The Two-Dimensional Curvature
Newton’s method converges quadratically by using second-order curvature information — the Hessian matrix. But the Hessian is expensive: for n parameters, it is n×n, and solving the Newton system costs O(n³). For large-scale problems, this is prohibitive. First-order methods (gradient descent, proximal gradient) avoid the Hessian but converge slowly on ill-conditioned problems, zigzagging along narrow valleys because they have no curvature information to straighten the path.
Chen and Yang show that two dimensions of curvature suffice. Their method restricts the Newton subproblem to a 2D subspace spanned by the current preconditioned gradient direction and the momentum direction from the previous iteration. Within this tiny subspace, they solve the full proximal Newton problem — computing the Hessian projection and finding the exact minimizer. Outside this subspace, the method is first-order.
The choice of subspace is not arbitrary. The gradient direction captures the current steepest descent. The momentum direction captures the trajectory history — where the optimizer came from and how fast. Together, these two directions span the plane most relevant to the optimizer’s immediate future. Orthogonalizing the basis with respect to the Hessian-induced metric ensures the two directions contribute independent curvature information.
The result: global convergence, Q-linear convergence under strong convexity, and practical performance that matches full Newton on ill-conditioned problems at nearly first-order cost. The curvature that matters for convergence is concentrated in a remarkably low-dimensional subspace.

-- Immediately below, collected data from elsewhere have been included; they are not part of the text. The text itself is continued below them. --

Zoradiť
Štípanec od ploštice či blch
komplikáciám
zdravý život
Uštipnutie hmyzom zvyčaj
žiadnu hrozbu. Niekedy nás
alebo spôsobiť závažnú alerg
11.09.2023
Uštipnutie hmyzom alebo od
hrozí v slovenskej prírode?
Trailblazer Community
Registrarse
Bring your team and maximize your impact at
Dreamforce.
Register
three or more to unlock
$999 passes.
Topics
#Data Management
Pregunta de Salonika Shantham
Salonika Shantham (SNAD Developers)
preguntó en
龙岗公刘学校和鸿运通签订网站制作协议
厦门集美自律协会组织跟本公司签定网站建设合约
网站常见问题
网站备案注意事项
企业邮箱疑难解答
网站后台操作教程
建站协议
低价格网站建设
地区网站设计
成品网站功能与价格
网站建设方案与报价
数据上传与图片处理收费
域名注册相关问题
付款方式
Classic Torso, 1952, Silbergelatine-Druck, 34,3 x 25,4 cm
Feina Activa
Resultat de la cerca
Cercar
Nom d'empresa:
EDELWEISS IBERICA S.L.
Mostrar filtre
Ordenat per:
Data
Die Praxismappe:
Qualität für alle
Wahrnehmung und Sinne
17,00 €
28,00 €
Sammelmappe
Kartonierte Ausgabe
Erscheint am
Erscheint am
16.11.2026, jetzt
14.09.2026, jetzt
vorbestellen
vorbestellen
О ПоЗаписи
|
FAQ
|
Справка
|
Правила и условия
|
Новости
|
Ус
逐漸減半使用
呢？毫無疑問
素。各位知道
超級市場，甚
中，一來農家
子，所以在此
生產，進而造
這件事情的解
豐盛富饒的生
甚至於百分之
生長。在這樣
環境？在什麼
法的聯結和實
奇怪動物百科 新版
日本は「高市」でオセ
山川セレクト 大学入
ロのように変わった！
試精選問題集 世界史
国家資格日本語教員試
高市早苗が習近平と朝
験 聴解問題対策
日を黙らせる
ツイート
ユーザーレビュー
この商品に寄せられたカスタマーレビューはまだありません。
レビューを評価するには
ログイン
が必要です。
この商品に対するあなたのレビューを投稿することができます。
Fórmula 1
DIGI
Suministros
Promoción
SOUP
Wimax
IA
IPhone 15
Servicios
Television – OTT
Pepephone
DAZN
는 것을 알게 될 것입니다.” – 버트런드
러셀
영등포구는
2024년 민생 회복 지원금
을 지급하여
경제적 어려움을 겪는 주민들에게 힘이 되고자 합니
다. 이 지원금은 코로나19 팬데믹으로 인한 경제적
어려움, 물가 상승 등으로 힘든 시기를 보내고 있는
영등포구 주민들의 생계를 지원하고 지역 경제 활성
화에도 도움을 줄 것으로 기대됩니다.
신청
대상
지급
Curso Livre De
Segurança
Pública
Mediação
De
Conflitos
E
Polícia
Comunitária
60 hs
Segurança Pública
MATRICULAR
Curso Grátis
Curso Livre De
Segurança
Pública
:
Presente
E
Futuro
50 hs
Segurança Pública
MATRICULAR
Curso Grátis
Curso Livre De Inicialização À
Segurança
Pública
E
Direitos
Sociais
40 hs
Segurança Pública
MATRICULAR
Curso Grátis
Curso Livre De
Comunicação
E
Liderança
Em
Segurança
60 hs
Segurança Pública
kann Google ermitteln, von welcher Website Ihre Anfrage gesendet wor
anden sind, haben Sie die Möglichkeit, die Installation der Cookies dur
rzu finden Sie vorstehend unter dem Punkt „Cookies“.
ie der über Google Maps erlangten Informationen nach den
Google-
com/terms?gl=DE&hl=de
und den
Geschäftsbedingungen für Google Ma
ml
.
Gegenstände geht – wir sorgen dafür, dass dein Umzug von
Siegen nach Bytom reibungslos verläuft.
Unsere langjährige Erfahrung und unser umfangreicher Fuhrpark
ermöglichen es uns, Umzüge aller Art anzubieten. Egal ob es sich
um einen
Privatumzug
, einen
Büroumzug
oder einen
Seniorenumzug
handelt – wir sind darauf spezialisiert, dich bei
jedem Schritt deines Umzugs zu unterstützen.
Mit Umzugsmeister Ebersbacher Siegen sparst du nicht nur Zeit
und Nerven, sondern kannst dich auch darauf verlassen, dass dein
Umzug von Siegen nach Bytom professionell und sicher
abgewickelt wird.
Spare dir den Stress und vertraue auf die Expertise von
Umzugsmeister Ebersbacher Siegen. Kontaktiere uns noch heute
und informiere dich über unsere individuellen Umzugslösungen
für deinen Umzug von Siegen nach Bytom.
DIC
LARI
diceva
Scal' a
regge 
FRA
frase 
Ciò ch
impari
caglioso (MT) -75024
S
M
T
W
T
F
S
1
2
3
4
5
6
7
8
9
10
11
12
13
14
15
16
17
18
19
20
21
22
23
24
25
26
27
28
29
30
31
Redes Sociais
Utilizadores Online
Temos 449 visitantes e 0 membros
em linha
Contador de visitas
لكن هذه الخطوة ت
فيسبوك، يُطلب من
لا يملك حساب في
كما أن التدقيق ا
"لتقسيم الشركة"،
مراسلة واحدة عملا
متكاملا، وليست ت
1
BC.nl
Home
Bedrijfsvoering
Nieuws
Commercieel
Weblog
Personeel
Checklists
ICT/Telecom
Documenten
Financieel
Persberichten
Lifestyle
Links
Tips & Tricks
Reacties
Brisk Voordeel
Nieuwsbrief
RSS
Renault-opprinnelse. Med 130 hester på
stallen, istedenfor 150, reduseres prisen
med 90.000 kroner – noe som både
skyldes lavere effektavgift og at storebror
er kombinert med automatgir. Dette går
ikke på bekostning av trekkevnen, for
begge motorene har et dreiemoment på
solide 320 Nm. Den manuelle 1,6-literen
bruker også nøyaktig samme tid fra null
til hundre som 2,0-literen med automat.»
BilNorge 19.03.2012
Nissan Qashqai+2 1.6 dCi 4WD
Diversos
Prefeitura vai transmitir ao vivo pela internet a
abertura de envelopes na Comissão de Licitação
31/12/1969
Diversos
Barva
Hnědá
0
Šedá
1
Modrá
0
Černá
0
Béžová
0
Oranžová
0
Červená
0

This is a statement about optimization landscapes, not algorithms. If two directions — current gradient plus historical momentum — capture enough curvature to match the full Hessian’s effect, then the effective dimensionality of the curvature relevant to convergence is two, regardless of the problem’s nominal dimension. The landscape may be n-dimensional, but the part of the landscape that the optimizer needs to understand at any given step lives in a plane.